COS 69-5 - Developing a remote sensing-based index for assessing fire severity in central hardwood forests of the southern Appalachians

Tuesday, August 8, 2017: 2:50 PM
B114, Oregon Convention Center

ABSTRACT WITHDRAWN

Diane M. Styers, Western Carolina University; Isaac T. Hayes, Western Carolina University; Alexander J. Percival, Western Carolina University; Peter C. Bates, Western Carolina University

Background/Question/Methods

Accurate assessment of fire severity is invaluable for monitoring fire effects and recovery trajectories. This is particularly true for fire severity ratings derived using remote sensing data, which can be used to assess fire severity across burn units, and also retroactively. Several indices exist that use remote sensing data to calculate burn severity. Change in the Normalized Burn Ratio (dNBR), which is a pre-fire to post-fire change in the ratio of middle-infrared to near-infrared reflected light, has emerged as the leading effective index of burn severity when compared to field-based measures. dNBR as a measure of burn severity has not been as successfully utilized in central hardwood forests of the southern Appalachians as it has in conifer-dominated forests of the western United States, particularly for low and moderate fire severities. The objective of this study was to evaluate the ability of Normalized Burn Ratios (i.e., NBRpre, NBRpost, dNBR, RdNBR) to predict fire severity using pre- and post-burn monitoring data from 13 prescribed burn units located in eastern TN, western NC, northwestern SC, and northern GA. We compared results to Normalized Difference Vegetation Index (NDVI) values, which is an index of plant “greenness” or photosynthetic activity, calculated for the same areas.

Results/Conclusions

Characterization of the post-burn landscape aids examinations of pre-fire conditions and resulting burn severity patterns as they affect post-fire trajectories. To track ecosystem recovery we must have accurate information about pre- and post-fire forest structure, topography, and burn severity. Initial results indicate dNBR is not effective for identifying areas of low burn severity in the southern Appalachians.

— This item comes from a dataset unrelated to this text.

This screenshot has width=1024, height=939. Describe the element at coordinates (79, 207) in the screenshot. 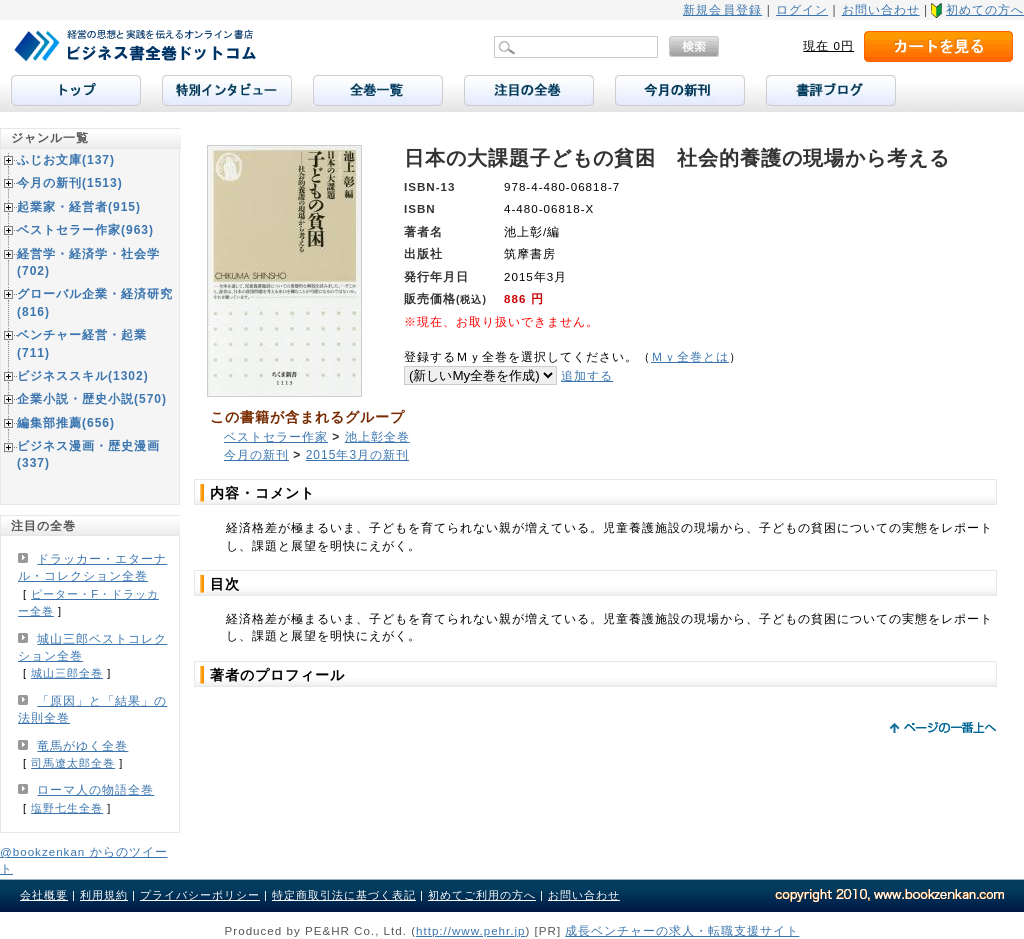 I see `起業家・経営者(915)` at that location.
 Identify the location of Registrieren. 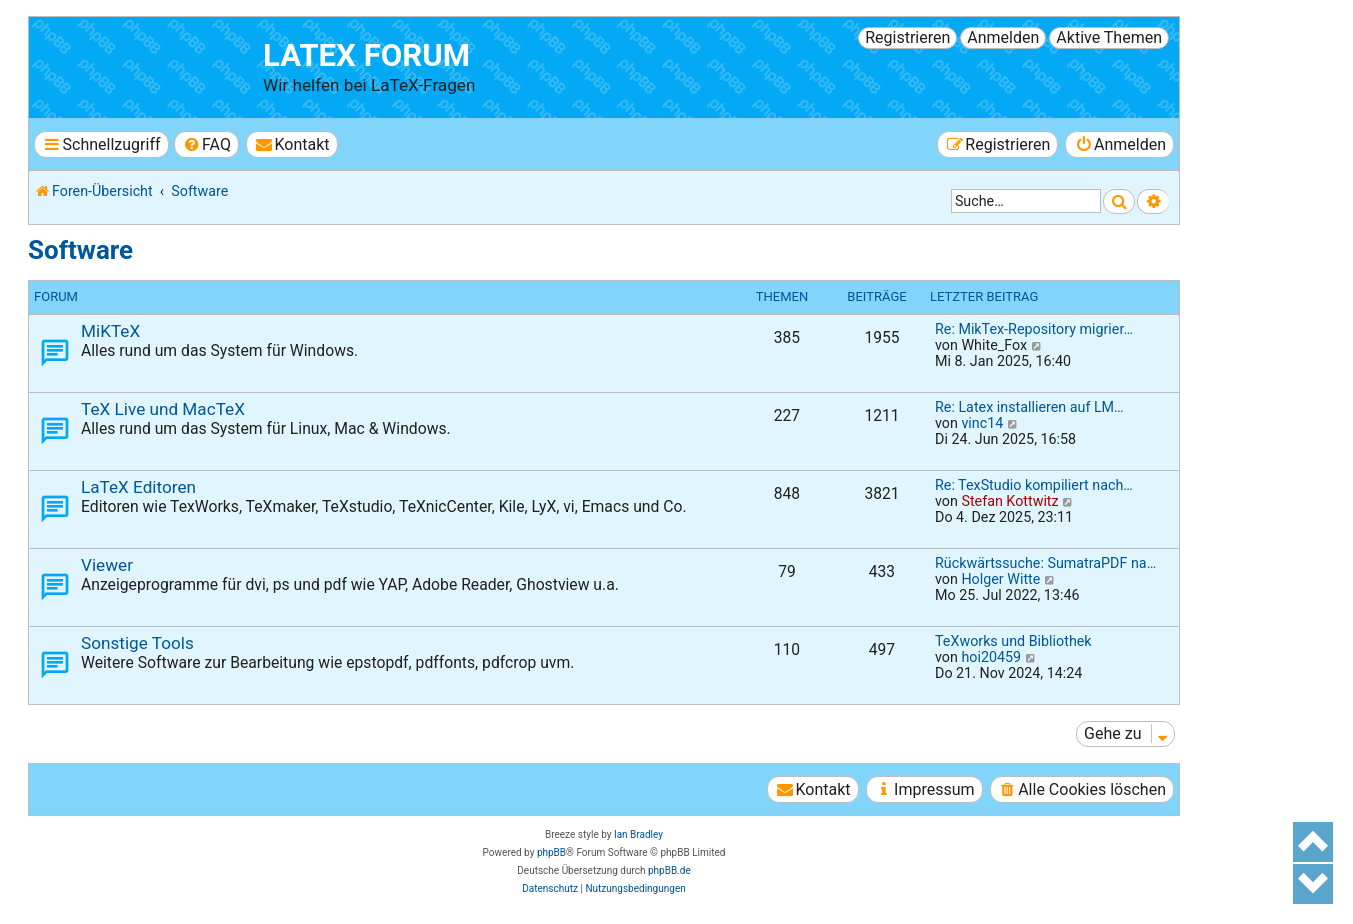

We believe it is because low severity fires generally do not impact the upper canopy, which causes issues when analyzing burn severity using dNBR. However, heat generated from a fire can change the physical and/or chemical composition of canopy leaves, which NDVI may be able to detect. dNBR appears to be effective in identifying areas of high burn severity where canopy was burned during a fire, while NDVI appears to be better at exposing subtle changes to vegetation post-fire, or increased sensitivity of ecosystem response. These findings are consistent with those from studies in other areas. We are currently assessing the effectiveness of other remote sensing-derived burn indices. Knowing how vegetation influences fire behavior, and thus burn severity, is key to understanding how vegetation recovery trajectories might impact future ecosystem structure, function, and services, which are particularly critical in areas of extraordinary biodiversity.